Supporters argued a public vote would signal the county’s commitment. Legislator Travis Brooks said, 'If you believe in these things...why would this even be a question?' Opponents, including Lee Shirtliff and Mike Sigler, said more information on staffing, roles and measurable outcomes was needed before formal adoption.

After members agreed to a roll‑call vote, the resolution passed 10–3. The motion (Res. h, ID 13082) was moved by Amanda Champion and seconded by Randy Brown. The roll call recorded the following votes: Amanda Champion (yes), Susan Curry (yes), Deborah Dawson (yes), Rich John (yes), Mike Lane (yes), Greg Mezey (yes), Veronica Piller (yes), Lee Shirtliff (no), Mike Sigler (no), Shawna Black (yes), Travis Brooks (yes), Randy Brown (no), Dan Klein (yes).

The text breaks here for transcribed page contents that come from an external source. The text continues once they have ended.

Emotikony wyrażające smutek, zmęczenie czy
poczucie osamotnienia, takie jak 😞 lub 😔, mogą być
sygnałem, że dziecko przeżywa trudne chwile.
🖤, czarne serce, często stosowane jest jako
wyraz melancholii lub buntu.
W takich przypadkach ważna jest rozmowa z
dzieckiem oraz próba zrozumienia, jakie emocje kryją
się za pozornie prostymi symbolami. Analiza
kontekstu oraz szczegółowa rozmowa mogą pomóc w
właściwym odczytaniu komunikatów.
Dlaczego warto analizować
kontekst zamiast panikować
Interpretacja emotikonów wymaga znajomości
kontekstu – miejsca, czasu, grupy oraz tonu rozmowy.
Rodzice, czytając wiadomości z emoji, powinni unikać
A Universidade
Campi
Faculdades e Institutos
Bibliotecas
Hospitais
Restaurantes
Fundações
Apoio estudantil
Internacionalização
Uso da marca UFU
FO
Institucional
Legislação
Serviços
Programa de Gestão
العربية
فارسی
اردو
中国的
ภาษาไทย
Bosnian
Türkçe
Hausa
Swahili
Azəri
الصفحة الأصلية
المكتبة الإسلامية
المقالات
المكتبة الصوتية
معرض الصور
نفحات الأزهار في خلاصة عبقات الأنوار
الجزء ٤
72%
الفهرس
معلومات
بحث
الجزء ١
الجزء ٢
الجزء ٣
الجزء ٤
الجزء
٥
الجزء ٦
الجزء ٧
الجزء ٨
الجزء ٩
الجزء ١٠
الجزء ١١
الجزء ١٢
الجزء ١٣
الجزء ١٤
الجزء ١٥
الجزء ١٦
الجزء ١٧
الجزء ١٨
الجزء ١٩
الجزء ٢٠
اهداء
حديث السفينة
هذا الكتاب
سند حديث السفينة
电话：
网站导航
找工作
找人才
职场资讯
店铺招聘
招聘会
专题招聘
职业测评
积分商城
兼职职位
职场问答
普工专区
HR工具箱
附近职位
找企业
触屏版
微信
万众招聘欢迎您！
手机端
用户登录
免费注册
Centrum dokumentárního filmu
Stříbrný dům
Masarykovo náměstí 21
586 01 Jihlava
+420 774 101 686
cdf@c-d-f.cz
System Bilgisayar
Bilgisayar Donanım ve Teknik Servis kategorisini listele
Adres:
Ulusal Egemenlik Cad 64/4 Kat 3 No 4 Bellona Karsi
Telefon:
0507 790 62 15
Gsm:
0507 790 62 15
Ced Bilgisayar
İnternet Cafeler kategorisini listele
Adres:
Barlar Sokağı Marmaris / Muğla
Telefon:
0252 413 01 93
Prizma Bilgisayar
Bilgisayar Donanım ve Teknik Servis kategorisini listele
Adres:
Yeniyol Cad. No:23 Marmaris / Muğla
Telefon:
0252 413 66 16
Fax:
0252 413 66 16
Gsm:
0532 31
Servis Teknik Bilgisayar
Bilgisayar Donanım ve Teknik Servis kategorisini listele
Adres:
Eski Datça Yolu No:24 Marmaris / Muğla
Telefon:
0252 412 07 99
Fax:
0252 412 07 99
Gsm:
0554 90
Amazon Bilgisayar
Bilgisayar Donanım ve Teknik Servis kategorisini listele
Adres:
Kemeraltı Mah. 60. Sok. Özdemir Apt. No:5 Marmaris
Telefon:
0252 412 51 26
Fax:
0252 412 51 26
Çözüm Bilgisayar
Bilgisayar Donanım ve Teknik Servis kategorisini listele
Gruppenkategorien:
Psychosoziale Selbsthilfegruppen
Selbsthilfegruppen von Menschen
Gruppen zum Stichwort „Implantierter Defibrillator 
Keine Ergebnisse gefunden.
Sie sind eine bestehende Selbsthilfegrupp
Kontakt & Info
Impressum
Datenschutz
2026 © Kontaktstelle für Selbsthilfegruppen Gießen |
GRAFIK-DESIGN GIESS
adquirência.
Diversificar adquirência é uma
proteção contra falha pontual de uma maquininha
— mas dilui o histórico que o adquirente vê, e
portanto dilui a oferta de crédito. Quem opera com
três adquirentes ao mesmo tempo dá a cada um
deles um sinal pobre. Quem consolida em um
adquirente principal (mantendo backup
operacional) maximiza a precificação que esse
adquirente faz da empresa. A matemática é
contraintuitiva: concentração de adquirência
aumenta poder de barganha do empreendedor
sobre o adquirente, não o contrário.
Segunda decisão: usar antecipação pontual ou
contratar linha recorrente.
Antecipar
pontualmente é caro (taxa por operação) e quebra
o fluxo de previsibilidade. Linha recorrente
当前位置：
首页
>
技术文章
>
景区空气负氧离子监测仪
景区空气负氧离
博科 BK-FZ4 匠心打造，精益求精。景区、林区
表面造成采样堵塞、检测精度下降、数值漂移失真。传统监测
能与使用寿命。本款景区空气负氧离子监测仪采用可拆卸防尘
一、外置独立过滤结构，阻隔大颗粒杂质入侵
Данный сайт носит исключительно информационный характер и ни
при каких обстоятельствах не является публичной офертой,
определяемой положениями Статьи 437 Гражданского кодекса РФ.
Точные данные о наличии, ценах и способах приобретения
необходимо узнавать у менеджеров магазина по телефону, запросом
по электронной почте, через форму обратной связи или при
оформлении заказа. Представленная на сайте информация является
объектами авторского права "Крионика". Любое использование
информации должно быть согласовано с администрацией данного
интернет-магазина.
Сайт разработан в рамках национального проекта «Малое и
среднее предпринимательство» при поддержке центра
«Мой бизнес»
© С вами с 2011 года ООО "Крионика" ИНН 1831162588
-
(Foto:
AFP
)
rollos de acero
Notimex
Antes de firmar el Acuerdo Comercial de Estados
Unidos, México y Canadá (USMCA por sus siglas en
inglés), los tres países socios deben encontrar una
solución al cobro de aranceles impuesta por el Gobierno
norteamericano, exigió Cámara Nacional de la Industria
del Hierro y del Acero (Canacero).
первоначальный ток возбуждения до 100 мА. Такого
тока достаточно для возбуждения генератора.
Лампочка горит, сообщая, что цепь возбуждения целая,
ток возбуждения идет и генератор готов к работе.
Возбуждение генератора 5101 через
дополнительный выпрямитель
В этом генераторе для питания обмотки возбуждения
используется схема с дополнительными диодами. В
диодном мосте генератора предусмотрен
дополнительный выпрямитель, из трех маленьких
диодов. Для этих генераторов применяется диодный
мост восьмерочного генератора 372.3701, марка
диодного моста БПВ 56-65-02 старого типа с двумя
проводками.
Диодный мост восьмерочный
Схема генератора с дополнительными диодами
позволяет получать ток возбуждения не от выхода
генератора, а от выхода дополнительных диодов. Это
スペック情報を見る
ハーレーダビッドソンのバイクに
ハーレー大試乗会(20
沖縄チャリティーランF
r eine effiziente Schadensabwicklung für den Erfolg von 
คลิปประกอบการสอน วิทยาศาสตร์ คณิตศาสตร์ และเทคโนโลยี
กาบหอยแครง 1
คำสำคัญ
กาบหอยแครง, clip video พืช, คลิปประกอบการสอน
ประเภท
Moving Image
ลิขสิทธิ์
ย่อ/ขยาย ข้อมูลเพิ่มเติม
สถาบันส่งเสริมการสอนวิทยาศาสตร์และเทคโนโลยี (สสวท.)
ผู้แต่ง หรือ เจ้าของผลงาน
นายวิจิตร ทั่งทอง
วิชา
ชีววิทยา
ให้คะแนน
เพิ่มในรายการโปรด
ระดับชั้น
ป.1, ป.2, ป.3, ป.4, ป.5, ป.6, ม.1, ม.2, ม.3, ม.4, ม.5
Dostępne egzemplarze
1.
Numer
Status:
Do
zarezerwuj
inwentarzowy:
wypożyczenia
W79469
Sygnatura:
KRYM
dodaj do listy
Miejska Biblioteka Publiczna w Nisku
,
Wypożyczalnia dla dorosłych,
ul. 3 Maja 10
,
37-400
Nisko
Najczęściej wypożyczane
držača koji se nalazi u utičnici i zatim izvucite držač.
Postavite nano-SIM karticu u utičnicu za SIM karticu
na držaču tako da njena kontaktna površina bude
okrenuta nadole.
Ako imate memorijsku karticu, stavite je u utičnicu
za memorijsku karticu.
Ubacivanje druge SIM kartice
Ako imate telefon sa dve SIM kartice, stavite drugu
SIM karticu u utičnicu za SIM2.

What happens next: members requested a full presentation by Charlene to the entire legislature so all 14 members can review details of data collection, equity indicators and any staffing or budget implications before implementation actions beyond the report. The chair said staff will schedule that presentation.

The vote concluded one of the meeting’s most contested agenda items but did not by itself create new positions; the report adoption instructs departments to begin the data work outlined and asks administration to return with implementation steps and any budget requests for future consideration.